12. Entry Point (Lines 892-893)
if __name__ == "__main__":
main()
Security Analysis: Standard Python entry point. No automatic execution or background processes.
13. GUI Scraper (gui_scraper.py - Lines 1-541)
GUI Imports (Lines 1-28):
import tkinter as tk
from tkinter import ttk, filedialog, messagebox, scrolledtext
import threading
import os
import sys
import json
import csv
import pandas as pd
from reportlab.lib.pagesizes import letter
from reportlab.pdfgen import canvas
from datetime import datetime
import requests
from bs4 import BeautifulSoup
import re
import time
import random
import logging
import random
# Import existing functions from the main script
from MyAnimeList_and_Nekopoi_Scrapper import (
scrape_mal_seasonal, scrape_nekopoi, save_to_file, translate_month,
parse_date_flexible, parse_member_count, get_anime_data, loading_animation,
print_status, tampilkan_header, DANGER_GENRES, EPS_REGEX, DURATION_REGEX
)
# Import localization
from localization import i18n
Security Analysis:
- tkinter: Standard Python GUI library. No backdoors, only local UI.
- pandas, reportlab: Used for data export (CSV, PDF). Local data processing, no transmission.
- Imports from main script: Uses previously analyzed safe functions.
- Localization import: Local translation system, no external calls.
AnimeScraperGUI Class (Lines 30-576):
- Creates Tkinter GUI interface.
- Manages user inputs, scraping, saving, and filtering.
- Uses threading for non-blocking operations.
Security Analysis:
- All GUI operations local. No network access except through safe scraping functions.
- File saving uses standard
filedialog, only to user-selected paths. - No code execution from user inputs.
- Threading for UI responsiveness, not dangerous operations.
- No backdoors: GUI is just a wrapper for safe CLI functions.
14. Localization System (localization.py - Lines 1-1417)

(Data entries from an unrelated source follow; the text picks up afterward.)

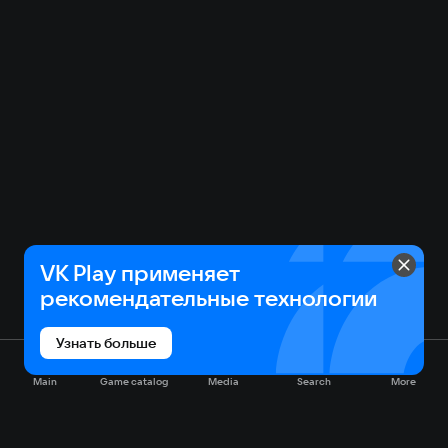
VK Play применяет
рекомендательные технологии
Узнать больше
Main
Game catalog
Media
Search
More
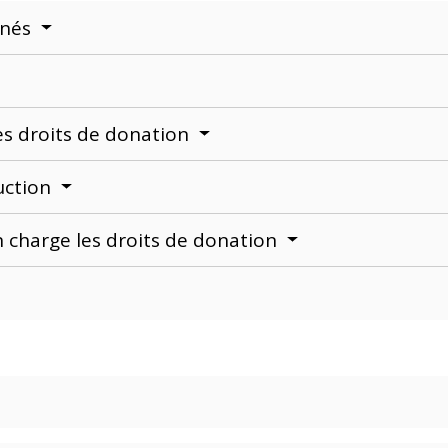
nnés
es droits de donation
uction
n charge les droits de donation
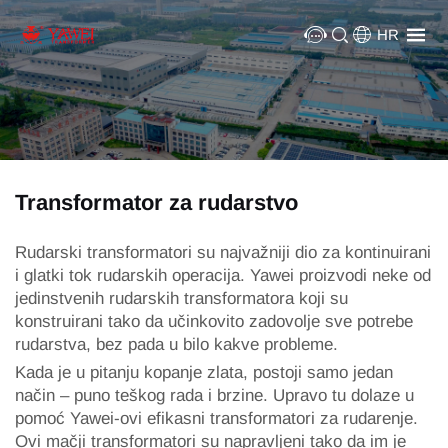
HR
Transformator za rudarstvo
Rudarski transformatori su najvažniji dio za kontinuirani
i glatki tok rudarskih operacija. Yawei proizvodi neke od
jedinstvenih rudarskih transformatora koji su
konstruirani tako da učinkovito zadovolje sve potrebe
rudarstva, bez pada u bilo kakve probleme.
Kada je u pitanju kopanje zlata, postoji samo jedan
način – puno teškog rada i brzine. Upravo tu dolaze u
pomoć Yawei-ovi efikasni transformatori za rudarenje.
Ovi mačji transformatori su napravljeni tako da im je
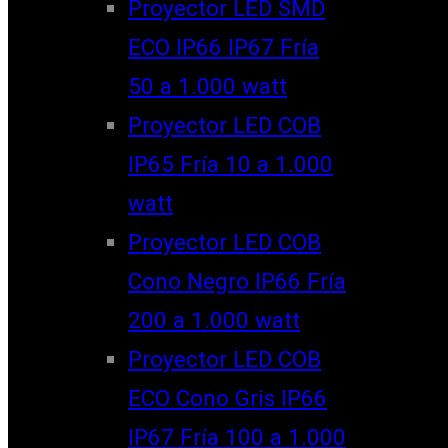
Proyector LED SMD
ECO IP66 IP67 Fría
50 a 1.000 watt
Proyector LED COB
IP65 Fría 10 a 1.000
watt
Proyector LED COB
Cono Negro IP66 Fría
200 a 1.000 watt
Proyector LED COB
ECO Cono Gris IP66
IP67 Fría 100 a 1.000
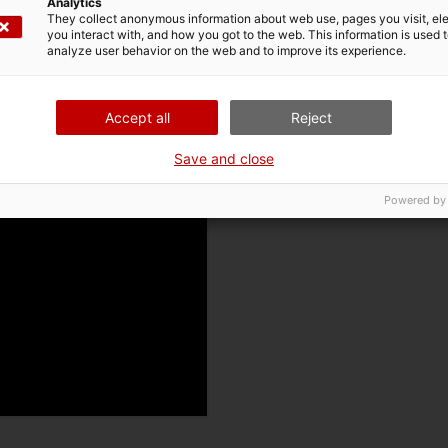
Analytics
They collect anonymous information about web use, pages you visit, e
you interact with, and how you got to the web. This information is used 
analyze user behavior on the web and to improve its experience.
Accept all
Reject
UNA LLÀNTIA ROMANA
Save and close
Powered by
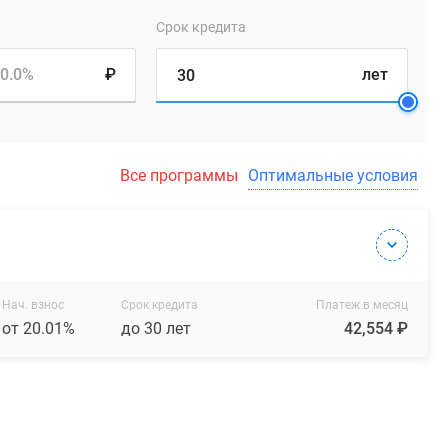
Срок кредита
0.0%
₽
лет
Все программы
Оптимальные условия
Нач. взнос
Срок кредита
Платеж в месяц
от 20.01%
до 30 лет
42,554 ₽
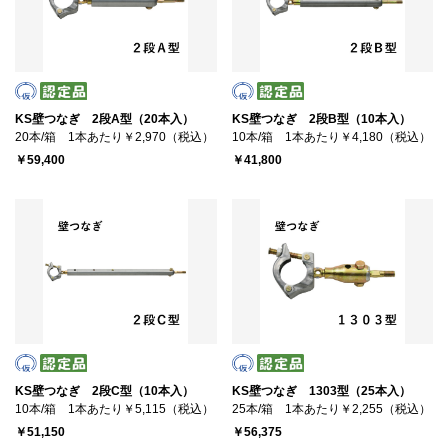
KS壁つなぎ 2段A型（20本入）
KS壁つなぎ 2段B型（10本入）
20本/箱 1本あたり￥2,970（税込）
10本/箱 1本あたり￥4,180（税込）
￥59,400
￥41,800
KS壁つなぎ 2段C型（10本入）
KS壁つなぎ 1303型（25本入）
10本/箱 1本あたり￥5,115（税込）
25本/箱 1本あたり￥2,255（税込）
￥51,150
￥56,375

Localization Class (Lines 4-1417):
- Manages translations for 9 languages.
- Loads translation strings from code.
- Provides methods to change language and get translated text.
Security Analysis:
- All translation data statically encoded in code.
- No external file reading or network calls.
- Only string and dictionary manipulation.
- No risks: Localization system purely for UI, doesn't affect scraping logic.
Data Flow Security
User Input (validated strings) → URL Construction → HTTP GET (only 2 requests, with optional retry/proxy) → HTML Parsing → Local Dictionary → Text/JSON/CSV/PDF File Output
- No external data transmission: All data stays local.
- No user data collection: Only requests parameters for scraping.
- No persistent storage: Files created on demand, no databases or registries.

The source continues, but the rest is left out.